Good morning. It’s the time of the year when companies show off their big report cards — revenues, users, sales. So we’ll start with analysing what’s behind those numbers and what’s ahead of ‘em.
We’ll cover:
All the ways the Chinese helped Apple make a big profit
Facebook’s numbers and its number of headaches
FB, Twitter go where most creators have gone before
Need to Know
1/ Bye Dance: ByteDance, the company behind TikTok, is wondering why the hell are they still in India right now. TikTok is banned. And there’s no sign of it coming back. So, ByteDance is closing it’s India business and dropping 90% of staff (over 1800 people).
2/ Labels gone wrong. Quite literally. Apple last year announced that apps on its App Store will now have privacy nutrition labels that tell you what data the app tracks and stores. But app makers lied. Many labels were false. They under-reported how much data they tracked.
3/ Oversight Board, Facebook’s personal Supreme Court, is taking a tough decision on whether to keep trump or remove him permanently off Facebook. And it needs your comment. Go drop your opinion here. (I wrote about why it’s a tough decision here)
Apple’s big numbers, thanks to the pandemic
Apple launched the iPhones late. Had to close some of its retail stores. Priced products higher. And Apple still earned an all-time high $111.4 billion, up 21%. Compare that with 2019’s numbers: $91.8 billion, up only 9%.
So just nod your head when I say the pandemic did wonder for Apple. iPhones did $65 billion. iPad sales up 41%. Mac sales up 21%. Apple now has 1B customers using 1.65B Apple devices.
But why exactly?
Mac and iPad sales went up because all of a sudden students threw out their notebooks and pens and asked for an iPad with Apple Pencil instead.
The Chinese bought iPhones in record numbers, thanks to the new 5G ones. Tim Cook: “We had two of the top three selling smartphones in urban China.”
Aaaaand, Apple did bring out some cool new products. Like the M1 Macs, Macs with Apple’s own processors, which are faster and more efficient. Plus, Apple launched more products this year than usual.
While we’re on it: Although the Chinese virus did increase Apple’s sales and China’s a big market, China is not a great place to make devices, Apple thinks. Mostly because Trump, who definitely hated China and thus US-China relation isn’t working out. President Biden will likely ease out the tension. But still, Apple’s done with Making in China. That means Apple will slowly bring its plants out of China to — you guessed it — India and Vietnam.
Facebook’s numbers, headaches and plans
The pandemic means both good and bad things for Facebook: People are using social media more often. But advertising revenue is down.
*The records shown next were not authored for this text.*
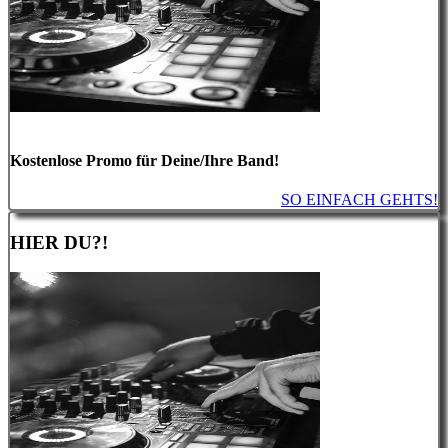
Kostenlose Promo für Deine/Ihre Band!
SO EINFACH GEHTS!
HIER DU?!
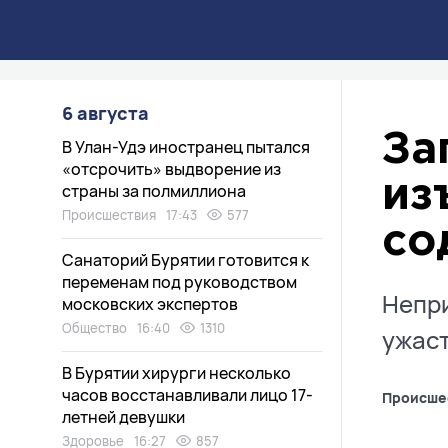
6 августа
За
В Улан-Удэ иностранец пытался
«отсрочить» выдворение из
из
страны за полмиллиона
Происшествия
17:43
577
со
Санаторий Бурятии готовится к
переменам под руководством
Непри
московских экспертов
Общество
16:40
1310
ужас
В Бурятии хирурги несколько
часов восстанавливали лицо 17-
Происше
летней девушки
Здоровье
16:27
857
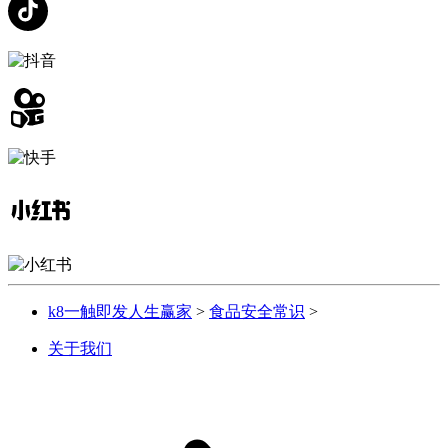
k8一触即发人生赢家
>
食品安全常识
>
关于我们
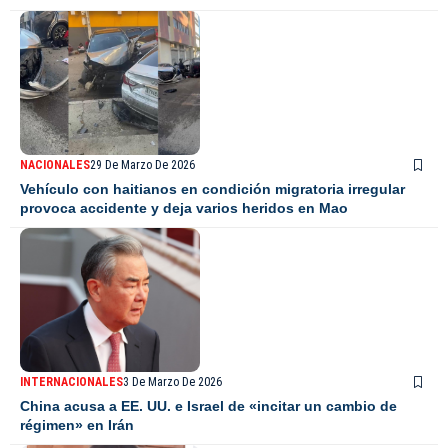
NACIONALES
29 De Marzo De 2026
Vehículo con haitianos en condición migratoria irregular
provoca accidente y deja varios heridos en Mao
INTERNACIONALES
3 De Marzo De 2026
China acusa a EE. UU. e Israel de «incitar un cambio de
régimen» en Irán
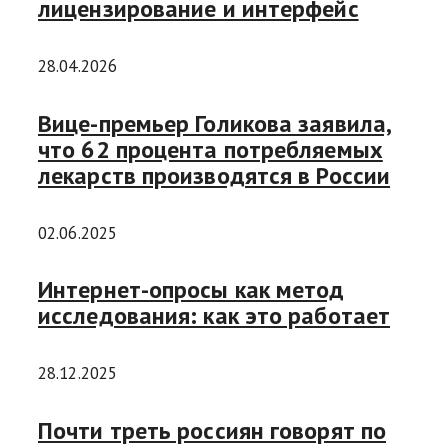
лицензирование и интерфейс
28.04.2026
Вице-премьер Голикова заявила,
что 62 процента потребляемых
лекарств производятся в России
02.06.2025
Интернет-опросы как метод
исследования: как это работает
28.12.2025
Почти треть россиян говорят по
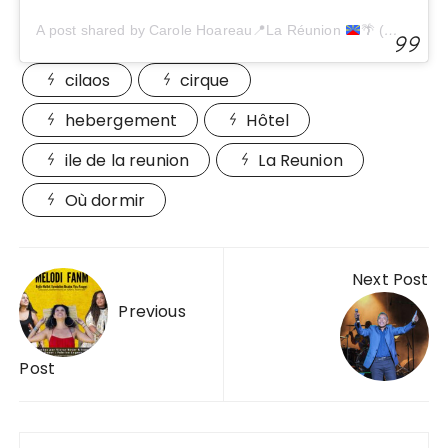
A post shared by Carole Hoareau
📍
La Réunion
🌴
(@lapetitecreole.re)
cilaos
cirque
hebergement
Hôtel
ile de la reunion
La Reunion
Où dormir
Navigation
Next Post
de
Previous
l’article
Post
So Facebook’s milking its cow (the users) to the fullest. That means people are shown more ads and Facebook’s average revenue per user is up to $2.34.
Advertising revenue is up 21% at $84,169 million. But more notably, “Other” revenue is up 71% to $1,796 million. (“Others” = money from selling Oculus VR headsets and Portal video chatting devices)
But that’s the least concern for Facebook. The main problem is Apple. Why? Apple’s increasing privacy controls on Apple devices. That means Facebook can track less data about people, which means ads will be less personalised. And ad revenue will be hit hard.
Now, it important to know that Apple’s not doing it only for its customers’ good. If FB’s ad revenue drops, it’s forced to ask people to pay for a Premium subscription with no ads. (Like YouTube Premium). And Apple’s policies dictate it can take a direct 30% cut from the money FB makes this way on Apple devices.
#2 on Facebook’s headache list are people and groups who incite violence or fight over politics. This is much easier to deal with. FB’s just stopped to recommend such groups to people.
Ending on a positive note: Facebook’s new revenue focus, e-commerce is getting bigger and should soon be a back-up plan for Facebook. You know, just in case something happens to the ad business.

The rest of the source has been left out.